No Time for Tame
Video by Tandem Stills + Motion
Something called the Wilderness Hotel and Golf Resort pops up near the top of a Google search for "wilderness." I find that disorienting. No matter how many waterfalls, geysers, and "lazy rivers" that 600-acre Wisconsin Dells water world boasts, no place offering Klondike Kate's Libations is wild enough to get a person lost, or found.
"The idea of wilderness needs no defense," Edward Abbey famously wrote. "It only needs more defenders." Yet on the 50th anniversary of the Wilderness Act, the idea of wilderness, once almost universally embraced as a defining symbol of American character, is, as Kenneth Brower notes in this issue, at risk.
I'm not just talking about the more demanding (and in hindsight, obvious) questions we're asking ourselves lately: Uh, exactly when was North America, to quote the Wilderness Act, "untrammeled by man"? And did whoever came up with that definition get the Cherokee's, Cheyenne's, Miwok's, or Apache's take?
And I'm not talking about the more academic--neurotic?--debates some folks have been having about dualism, social constructs, and the nature of nature in the Anthropocene.
What I'm talking about is the apparent waning of the simple idea that there is profound value in disappearing for a while into the most remote parts of our nation's deserts, mountains, and oak savannas.

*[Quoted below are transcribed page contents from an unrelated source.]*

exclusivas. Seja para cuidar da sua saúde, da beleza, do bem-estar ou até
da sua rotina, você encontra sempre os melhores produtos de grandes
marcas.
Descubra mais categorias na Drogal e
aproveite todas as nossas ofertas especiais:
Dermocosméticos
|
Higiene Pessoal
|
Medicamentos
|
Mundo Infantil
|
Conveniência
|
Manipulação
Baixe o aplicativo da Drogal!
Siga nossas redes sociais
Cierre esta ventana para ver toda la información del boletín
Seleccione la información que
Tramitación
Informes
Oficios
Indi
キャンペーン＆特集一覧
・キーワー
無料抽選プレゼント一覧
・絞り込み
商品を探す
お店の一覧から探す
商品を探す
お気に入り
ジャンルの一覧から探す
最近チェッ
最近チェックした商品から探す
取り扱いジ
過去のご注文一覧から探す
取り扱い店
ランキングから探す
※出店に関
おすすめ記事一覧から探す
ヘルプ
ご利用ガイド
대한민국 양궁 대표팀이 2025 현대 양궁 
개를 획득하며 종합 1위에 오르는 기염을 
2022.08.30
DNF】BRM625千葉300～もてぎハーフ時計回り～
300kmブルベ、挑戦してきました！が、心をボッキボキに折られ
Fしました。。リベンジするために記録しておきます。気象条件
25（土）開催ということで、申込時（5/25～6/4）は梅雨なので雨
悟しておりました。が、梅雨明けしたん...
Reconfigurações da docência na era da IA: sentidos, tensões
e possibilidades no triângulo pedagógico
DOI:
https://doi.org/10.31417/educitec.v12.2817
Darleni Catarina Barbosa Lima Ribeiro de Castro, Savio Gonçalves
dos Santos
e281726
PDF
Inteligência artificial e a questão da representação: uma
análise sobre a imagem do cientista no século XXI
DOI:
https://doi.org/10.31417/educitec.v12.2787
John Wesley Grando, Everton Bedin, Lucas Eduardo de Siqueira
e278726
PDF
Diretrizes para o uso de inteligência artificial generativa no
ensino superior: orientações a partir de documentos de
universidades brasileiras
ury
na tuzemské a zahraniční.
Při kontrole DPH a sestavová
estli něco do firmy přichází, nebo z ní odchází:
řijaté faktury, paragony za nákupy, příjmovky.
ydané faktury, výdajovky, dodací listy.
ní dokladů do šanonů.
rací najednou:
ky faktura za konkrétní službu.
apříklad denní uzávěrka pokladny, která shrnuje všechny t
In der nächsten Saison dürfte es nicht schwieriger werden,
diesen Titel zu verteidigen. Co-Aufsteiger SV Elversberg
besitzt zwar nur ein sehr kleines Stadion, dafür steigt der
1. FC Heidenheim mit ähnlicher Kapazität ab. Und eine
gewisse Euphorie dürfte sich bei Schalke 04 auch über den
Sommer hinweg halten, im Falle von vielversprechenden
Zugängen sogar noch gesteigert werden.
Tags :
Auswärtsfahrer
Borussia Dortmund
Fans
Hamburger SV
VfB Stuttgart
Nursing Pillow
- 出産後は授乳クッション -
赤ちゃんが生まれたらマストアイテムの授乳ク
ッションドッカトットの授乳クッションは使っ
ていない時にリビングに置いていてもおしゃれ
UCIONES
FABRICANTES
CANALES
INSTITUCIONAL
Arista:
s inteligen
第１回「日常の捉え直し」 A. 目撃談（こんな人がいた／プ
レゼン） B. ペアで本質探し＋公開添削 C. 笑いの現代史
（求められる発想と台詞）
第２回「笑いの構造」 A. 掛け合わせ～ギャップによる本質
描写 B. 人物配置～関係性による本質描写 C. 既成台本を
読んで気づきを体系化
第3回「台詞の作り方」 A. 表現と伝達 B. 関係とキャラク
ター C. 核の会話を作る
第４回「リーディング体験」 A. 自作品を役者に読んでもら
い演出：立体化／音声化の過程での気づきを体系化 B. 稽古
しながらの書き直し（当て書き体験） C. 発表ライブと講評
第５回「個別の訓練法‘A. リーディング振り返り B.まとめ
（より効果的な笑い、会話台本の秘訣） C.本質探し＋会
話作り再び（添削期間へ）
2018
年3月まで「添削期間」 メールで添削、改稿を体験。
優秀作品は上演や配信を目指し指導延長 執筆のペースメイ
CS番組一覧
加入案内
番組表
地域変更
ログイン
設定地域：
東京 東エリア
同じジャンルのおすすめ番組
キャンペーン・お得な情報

"The clearest way into the Universe," John Muir said, "is through a forest wilderness." And I've seen enough city folk stare up at a truly dark night's stupefying splatter of stars to know that there's more than mystical rhapsody to that claim. In wilderness, the immortality we glimpse in Earth's speckled black ceiling is just one fleeting rumination away from the raw sense of mortality triggered by the growl of a rockslide, the snort of a bear, the crack of lightning splintering a sycamore.
Aldo Leopold once noted that "wilderness is a resource which can shrink but not grow. . . . The creation of new wilderness in the full sense of the word is impossible."
It's tempting to wonder if Leopold would have trouble defining the term today. Might Muir be attracted away from Yosemite's backcountry by the array of ersatz experiences that approximate the adventure our human nature craves? Could Abbey win converts to the wilderness-preservation gospel when the World Wide Web awaits 24/7 exploration?
In the end, I advise against overthinking such matters. I've talked to lots of people who say that their finest wilderness moments unfolded as their thoughts flowed at the languid pace of ice melt. As their neurons fired in rhythm with a chattering scrub jay. As they pondered life from the perspective of a lizard sunning on a granite slab.
That's kind of the point, and it's more important than ever now to understand it. Waterslides and swim-up bars have no doubt contributed mightily to humankind's happiness and Americans' sense of self. But do we really want to contemplate life, death, and eternity while straddling a Styrofoam noodle, sipping margaritas in the Dells?